Por Marcio Claesen
Um dos grupos mais gays e originais da música pop, Locomia tem sua história contada em Disco, Ibiza, Locomía, filme que estreou este mês na Netflix.
Muitos dos elementos que envolvem o projeto são incomuns: originários da Espanha (em vez da Inglaterra ou Estados Unidos), composto por quatro homens e uma mulher relegada ao plano de fundo, com foco no público feminino, mas exalando pinta com o abrir e fechar de leques, quem diria que esta receita seria um sucesso?
A trajetória do grupo é contada de forma linear com grandes flash backs enquanto no presente os ex-integrantes enfrentam na Justiça seu outrora empresário, José Luis Gil (o argentino Alberto Ammann, de Narcos).
Preguiçosa, a narrativa vai e volta para a mesma sala de conciliação num looping torturante. É surpreendente e lastimável que uma produção sobre uma banda tão extravagante seja previsível e burocrática.
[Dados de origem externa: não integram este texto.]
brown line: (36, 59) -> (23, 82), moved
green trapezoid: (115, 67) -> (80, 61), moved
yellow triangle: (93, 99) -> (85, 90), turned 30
Concebido na ilha espanhola de Ibiza, em 1984, Locomia era uma reunião de amigos que se juntavam para criar figurinos, ensaiar coreografias e se apresentar numa das boates mais quentes da década, a Ku.
Entre um alinhavado aqui e uma dança acolá, eles se drogavam e transavam entre si. A maioria era de homens, mas também havia mulheres. O hedonismo era a força motriz desse grande grupo que chegou a reunir 16 integrantes gays e bissexuais que almejavam o sucesso, mas também desfrutavam de seu cotidiano enquanto o estrelato não vinha se apresentando para grandes nomes como Freddie Mercury (1946-1991).
Em uma performance na Ku em 1988, o grupo chama atenção de Gil que pretende lançá-lo como uma boy band inovadora. Locomia vê a chance de se profissionalizar e tudo muda. Apenas quatro homens e uma mulhar são escolhidos, aulas de canto e dança são contratadas e turnês são fechadas.
Líder do quinteto, Xavi Font (Jaime Lorente, de La Casa de Papel) é a força-motriz. Foram dele as ideias iniciais do projeto e era ele quem conduzia todas as situações. Seu namorado, Manuel Arjona (Iván Pellicer), e sua melhor amiga, Lurdes Iribar (Blanca Suárez), integravam o grupo.
Não é esmiuçado o desconforto de Xavi no Locomia (eles precisavam esconder sua sexualidade) e é por sua causa, um pouco mais adiante, que o grupo tentará dar um passo maior do que poderia e se envolve no imbróglio judicial.
Lorente conduz o personagem no piloto automático. Falta-lhe garra e as poucas nuances que o roteiro de Marta-Libertad Castillo e Kike Maíllo (este, também diretor) lhe dão, só comprometem ainda mais o seu papel.
No Brasil, Locomia não foi nem de perto a febre que se tornou em quase toda a América Latina. Tiveram um hit nas FMs (Loco Mía, na primavera de 1990) e apresentaram-se em programas de TV, como Xou da Xuxa, mas em nações como Argentina, México e Peru, eles conquistaram patamar quase no nível do Menudo. Lotaram estádios, garotas se atiravam em frente aos seus carros, tornaram-se assunto nacional.
De qualquer forma, independente do tamanho que o grupo se tornou seja em que país for, Locomia foi um caso de sucesso que merecia um filme ousado assim como eles foram.
Em vez disso, a Netflix trocou toda a sua singularidade por uma embalagem careta e insossa que serve para saber quem eles foram, mas não para resgatar a essência do que representaram.